Page-level text extractions
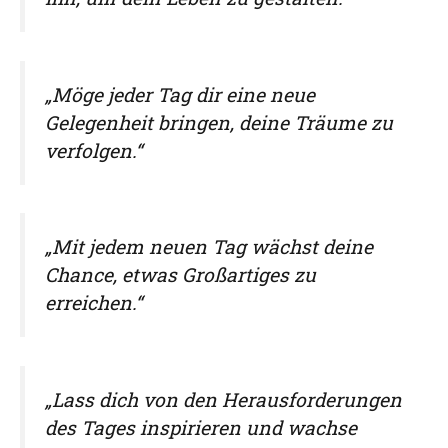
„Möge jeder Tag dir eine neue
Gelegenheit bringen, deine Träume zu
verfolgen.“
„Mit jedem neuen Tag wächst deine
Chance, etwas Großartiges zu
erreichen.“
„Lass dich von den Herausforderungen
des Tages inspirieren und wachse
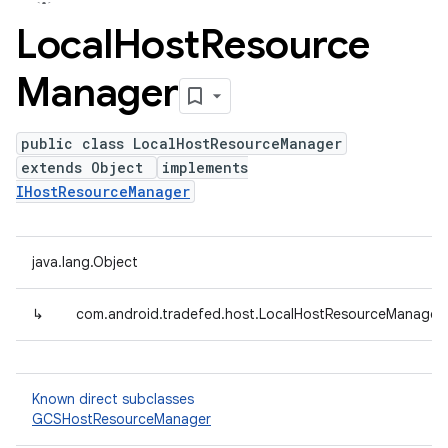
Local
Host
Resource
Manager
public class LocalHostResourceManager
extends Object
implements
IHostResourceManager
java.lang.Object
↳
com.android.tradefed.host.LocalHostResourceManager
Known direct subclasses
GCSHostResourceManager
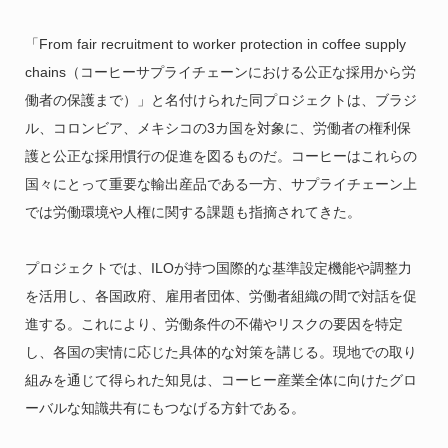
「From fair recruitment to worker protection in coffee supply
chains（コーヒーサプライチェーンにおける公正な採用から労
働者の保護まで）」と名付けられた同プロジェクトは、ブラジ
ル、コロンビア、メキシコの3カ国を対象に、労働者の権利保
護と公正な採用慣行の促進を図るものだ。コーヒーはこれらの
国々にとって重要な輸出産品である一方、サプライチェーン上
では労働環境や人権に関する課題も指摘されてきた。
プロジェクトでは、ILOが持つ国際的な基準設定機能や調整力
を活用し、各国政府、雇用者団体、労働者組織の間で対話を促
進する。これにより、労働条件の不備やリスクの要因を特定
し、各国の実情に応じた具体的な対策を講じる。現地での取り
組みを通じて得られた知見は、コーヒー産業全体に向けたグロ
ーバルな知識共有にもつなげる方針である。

▶ WHAT YOU NEED TO DO
Transcription of the lines from the one with "com.android.tradefed.host.LocalHostResourceManager" through the end of the entries is required, exact and with no pictures.

▶ SOLUTION FOR THIS PROBLEM
com.android.tradefed.host.LocalHostResourceManager
Known direct subclasses
GCSHostResourceManager
「From fair recruitment to worker protection in coffee supply
chains（コーヒーサプライチェーンにおける公正な採用から労
働者の保護まで）」と名付けられた同プロジェクトは、ブラジ
ル、コロンビア、メキシコの3カ国を対象に、労働者の権利保
護と公正な採用慣行の促進を図るものだ。コーヒーはこれらの
国々にとって重要な輸出産品である一方、サプライチェーン上
では労働環境や人権に関する課題も指摘されてきた。
プロジェクトでは、ILOが持つ国際的な基準設定機能や調整力
を活用し、各国政府、雇用者団体、労働者組織の間で対話を促
進する。これにより、労働条件の不備やリスクの要因を特定
し、各国の実情に応じた具体的な対策を講じる。現地での取り
組みを通じて得られた知見は、コーヒー産業全体に向けたグロ
ーバルな知識共有にもつなげる方針である。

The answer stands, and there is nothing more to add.